---------- Materials provided

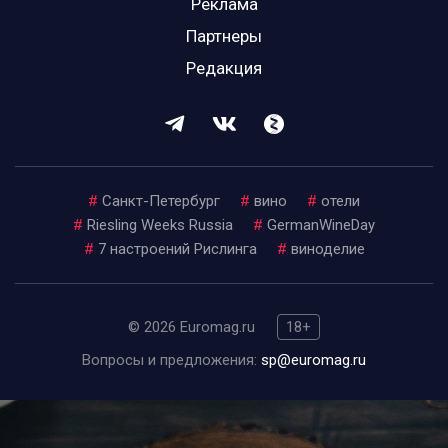
Реклама
Партнеры
Редакция
#
Санкт-Петербург
#
вино
#
отели
#
Riesling Weeks Russia
#
GermanWineDay
#
7 настроений Рислинга
#
виноделие
© 2026 Euromag.ru
18+
Вопросы и предложения:
sp@euromag.ru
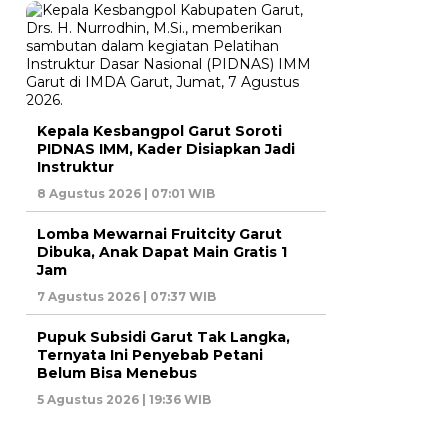
Kepala Kesbangpol Garut Soroti
PIDNAS IMM, Kader Disiapkan Jadi
Instruktur
8 Agustus 2026 | 07:01 WIB
Lomba Mewarnai Fruitcity Garut
Dibuka, Anak Dapat Main Gratis 1
Jam
7 Agustus 2026 | 07:37 WIB
Pupuk Subsidi Garut Tak Langka,
Ternyata Ini Penyebab Petani
Belum Bisa Menebus
5 Agustus 2026 | 19:36 WIB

--------------------

Problem statement:
The lines to return are those with the string "Agustus" in them; copy each from the entries above.

Solution to the problem:
8 Agustus 2026 | 07:01 WIB
7 Agustus 2026 | 07:37 WIB
5 Agustus 2026 | 19:36 WIB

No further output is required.